I have a confession: I love Trèsind. I know, as a journalist, I’m meant to be objective. After living in Dubai, where the brand made its name, it became a firm favourite when my parents visited – an honour that carries critical weight. After all, if you can impress Indian parents with Indian food, it’s not good, it’s exceptional. When I heard that the team behind the three-Michelin-starred Trèsind Studio – the only Indian concept in the world to hold this accolade – were expanding in London with Trèsind Mayfair, I knew I had to visit in the name of investigative journalism.
Today, Indian food is a part of British life. As the British MP Robin Cook declared: “Chicken Tikka Masala is a true British national dish.” Curry now sits comfortably alongside fish and chips, and sometimes even with curry sauce on the side. It is a cuisine embraced across every level of society, from humble takeaways to royal occasions, with even King Charles III and Queen Camilla’s inviting tiffin carriers to their wedding.

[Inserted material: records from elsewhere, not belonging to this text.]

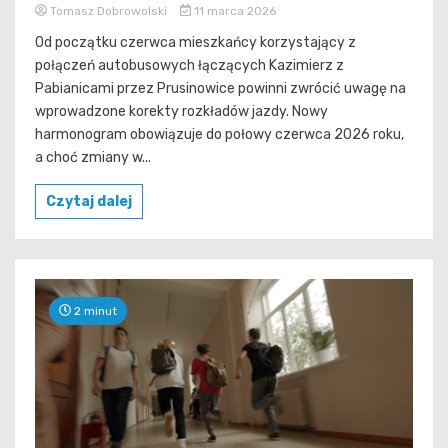
Tomasz Dobrowolski
11 marca 2026
Od początku czerwca mieszkańcy korzystający z
połączeń autobusowych łączących Kazimierz z
Pabianicami przez Prusinowice powinni zwrócić uwagę na
wprowadzone korekty rozkładów jazdy. Nowy
harmonogram obowiązuje do połowy czerwca 2026 roku,
a choć zmiany w...
Czytaj dalej
2 minut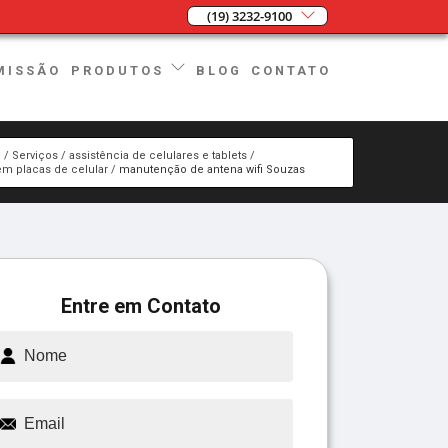
(19) 3232-9100
MISSÃO
BLOG
CONTATO
PRODUTOS
e
Serviços
assistência de celulares e tablets
m placas de celular
manutenção de antena wifi Souzas
Entre em Contato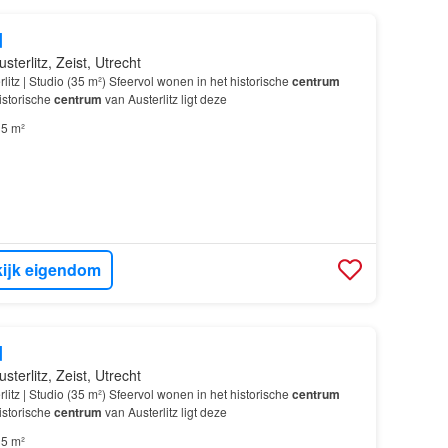
d
sterlitz, Zeist, Utrecht
litz | Studio (35 m²) Sfeervol wonen in het historische
centrum
historische
centrum
van Austerlitz ligt deze
5 m²
ijk eigendom
d
sterlitz, Zeist, Utrecht
litz | Studio (35 m²) Sfeervol wonen in het historische
centrum
historische
centrum
van Austerlitz ligt deze
5 m²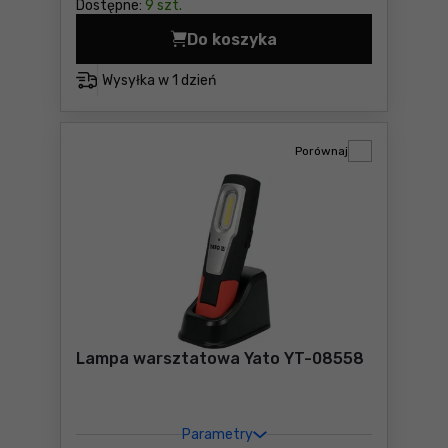
Dostępne:
9 szt.
Do koszyka
Latarka Yato YT-829693 Ce
Wysyłka w
1 dzień
Porównaj
Lampa warsztatowa Yato YT-08558
Parametry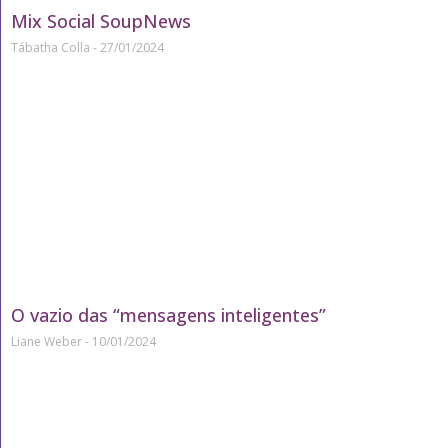
Mix Social SoupNews
Tábatha Colla
27/01/2024
O vazio das “mensagens inteligentes”
Liane Weber
10/01/2024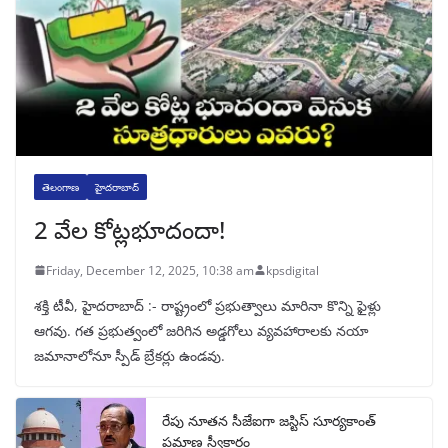
తెలంగాణ
హైదరాబాద్
2 వేల కోట్లభూదందా!
Friday, December 12, 2025, 10:38 am
kpsdigital
శక్తి టీవీ, హైదరాబాద్‌ :- రాష్ట్రంలో ప్రభుత్వాలు మారినా కొన్ని ఫైళ్లు
ఆగవు. గత ప్రభుత్వంలో జరిగిన అడ్డగోలు వ్యవహారాలకు నయా
జమానాలోనూ స్పీడ్‌ బ్రేకర్లు ఉండవు.
రేపు నూతన సీజేఐగా జస్టిస్ సూర్యకాంత్
ప్రమాణ స్వీకారం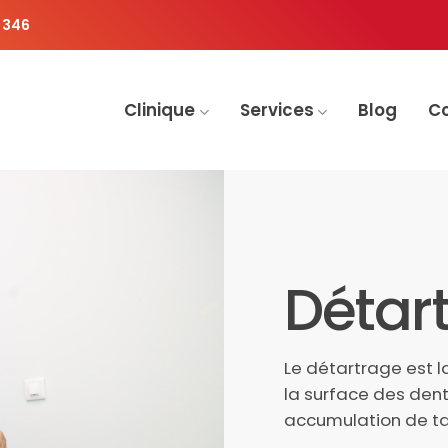
 346
Clinique
Services
Blog
C
Détar
Le détartrage est 
la surface des dent
accumulation de ta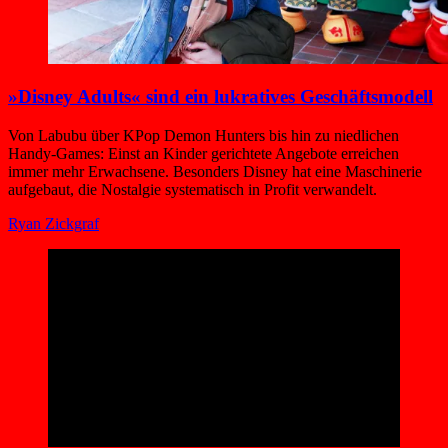
»Disney Adults« sind ein lukratives Geschäftsmodell
Von Labubu über KPop Demon Hunters bis hin zu niedlichen
Handy-Games: Einst an Kinder gerichtete Angebote erreichen
immer mehr Erwachsene. Besonders Disney hat eine Maschinerie
aufgebaut, die Nostalgie systematisch in Profit verwandelt.
Ryan Zickgraf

The critical consensus has long suggested that London serves the best Indian food outside India – a notion I’d come to see, after moving to Dubai, as something of a post-colonial myth. With a larger Indian diaspora and closer proximity to India, there is less need to repackage a palatable, traditional version of the cuisine. And, few brands capture that more than Trèsind.
The Indian food scene in London is about to get shaken and stirred. The usual suspects – Gymkhana’s fine dining and Dishoom’s queue-worthy cuisine – are famous among locals and international audiences. Since opening in 2014, the Passion F&B group has expanded to include Trèsind Dubai, Trèsind Mumbai, and Trèsind Studio – the latter being its Michelin-starred jewel in the group’s crown, and winner of Restaurant of the Year at the FACT Dining Awards Dubai on four occasions. The result: it has set the standard for modern fine dining Indian food.
Located on Hanover Square, Trèsind Mayfair is within walking distance of Regent Street and Green Park. The décor leans towards a dimly lit, dark-wood aesthetic and feels more like it could be any luxury hotel lobby in London. There is an art installation in the main dining room, which sees fragmented pieces come together to form a map of India – but they are dark pieces on a dark wall, which almost makes it feel like it is furniture. It’s dishes over design, as the food is what takes centre stage.
FACT visited for lunch, one week before the official opening. We opted for the Chef’s Tasting Menu for £125, which showcased Chef Himanshu’s passion and precision. Born and raised in India, he is credited with redefining Indian cuisine – a huge feat for someone who is 38 years old. Each dish arrived with a detailed description and origin stories about the ingredients, from Guntur chillies in Andhra Pradesh to mushrooms foraged in Kashmir.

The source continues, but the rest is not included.